ASSIGNED TASK:
Looking through the listing that follows, count the lines that contain "Countries" and give only that number.
········
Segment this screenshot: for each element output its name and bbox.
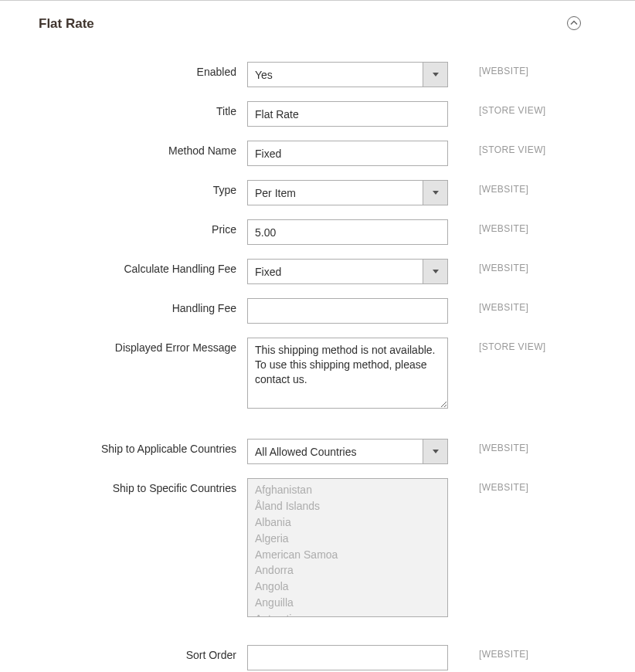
- label-ship-applicable: Ship to Applicable Countries: [101, 443, 236, 455]
- country-option[interactable]: Afghanistan: [248, 482, 447, 498]
- label-ship-specific: Ship to Specific Countries: [113, 482, 236, 494]
- label-method-name: Method Name: [168, 144, 236, 157]
- chevron-down-icon: [423, 62, 448, 87]
- chevron-down-icon: [423, 180, 448, 205]
- select-ship-applicable[interactable]: All Allowed Countries: [247, 439, 448, 464]
- form-table: Enabled Yes [WEBSITE] Title [STORE VIEW]…: [39, 55, 596, 672]
- scope-ship-specific: [WEBSITE]: [479, 482, 528, 493]
- country-option[interactable]: Angola: [248, 579, 447, 595]
- scope-title: [STORE VIEW]: [479, 105, 546, 116]
- row-sort-order: Sort Order [WEBSITE]: [39, 638, 596, 672]
- label-sort-order: Sort Order: [186, 649, 236, 661]
- row-handling-fee: Handling Fee [WEBSITE]: [39, 291, 596, 331]
- country-option[interactable]: Algeria: [248, 531, 447, 547]
- section-title: Flat Rate: [39, 16, 94, 31]
- scope-enabled: [WEBSITE]: [479, 66, 528, 76]
- select-calc-handling[interactable]: Fixed: [247, 259, 448, 284]
- row-enabled: Enabled Yes [WEBSITE]: [39, 55, 596, 94]
- input-method-name[interactable]: [247, 141, 448, 166]
- scope-price: [WEBSITE]: [479, 223, 528, 234]
- country-option[interactable]: Åland Islands: [248, 498, 447, 514]
- scope-sort-order: [WEBSITE]: [479, 649, 528, 660]
- select-enabled-value: Yes: [247, 62, 423, 87]
- country-option[interactable]: American Samoa: [248, 547, 447, 563]
- input-sort-order[interactable]: [247, 645, 448, 670]
- multiselect-ship-specific[interactable]: AfghanistanÅland IslandsAlbaniaAlgeriaAm…: [247, 478, 448, 617]
- scope-type: [WEBSITE]: [479, 184, 528, 195]
- scope-ship-applicable: [WEBSITE]: [479, 443, 528, 453]
- flat-rate-section: Flat Rate Enabled Yes [WEBSITE] Title [S…: [0, 1, 635, 672]
- label-price: Price: [212, 223, 236, 236]
- textarea-error-msg[interactable]: [247, 338, 448, 409]
- row-calc-handling: Calculate Handling Fee Fixed [WEBSITE]: [39, 252, 596, 291]
- collapse-toggle[interactable]: [567, 16, 581, 30]
- section-header: Flat Rate: [39, 16, 596, 32]
- input-handling-fee[interactable]: [247, 298, 448, 324]
- scope-error-msg: [STORE VIEW]: [479, 341, 546, 352]
- select-type[interactable]: Per Item: [247, 180, 448, 205]
- row-ship-specific: Ship to Specific Countries AfghanistanÅl…: [39, 471, 596, 624]
- select-enabled[interactable]: Yes: [247, 62, 448, 87]
- scope-handling-fee: [WEBSITE]: [479, 302, 528, 313]
- label-title: Title: [216, 105, 236, 117]
- label-error-msg: Displayed Error Message: [115, 341, 236, 354]
- chevron-down-icon: [423, 259, 448, 284]
- row-type: Type Per Item [WEBSITE]: [39, 173, 596, 212]
- row-title: Title [STORE VIEW]: [39, 94, 596, 134]
- country-option[interactable]: Albania: [248, 514, 447, 531]
- chevron-down-icon: [423, 439, 448, 464]
- label-type: Type: [213, 184, 236, 196]
- row-price: Price [WEBSITE]: [39, 212, 596, 252]
- select-type-value: Per Item: [247, 180, 423, 205]
- row-method-name: Method Name [STORE VIEW]: [39, 134, 596, 173]
- label-enabled: Enabled: [197, 66, 236, 78]
- country-option[interactable]: Anguilla: [248, 595, 447, 611]
- country-option[interactable]: Antarctica: [248, 611, 447, 617]
- label-handling-fee: Handling Fee: [172, 302, 236, 314]
- input-title[interactable]: [247, 101, 448, 127]
- select-calc-handling-value: Fixed: [247, 259, 423, 284]
- chevron-up-icon: [570, 19, 578, 27]
- scope-calc-handling: [WEBSITE]: [479, 263, 528, 273]
- row-ship-applicable: Ship to Applicable Countries All Allowed…: [39, 432, 596, 471]
- label-calc-handling: Calculate Handling Fee: [124, 263, 236, 275]
- select-ship-applicable-value: All Allowed Countries: [247, 439, 423, 464]
- input-price[interactable]: [247, 219, 448, 245]
- country-option[interactable]: Andorra: [248, 562, 447, 579]
- row-error-msg: Displayed Error Message [STORE VIEW]: [39, 331, 596, 418]
- scope-method-name: [STORE VIEW]: [479, 144, 546, 155]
········
EXPECTED ANSWER:
6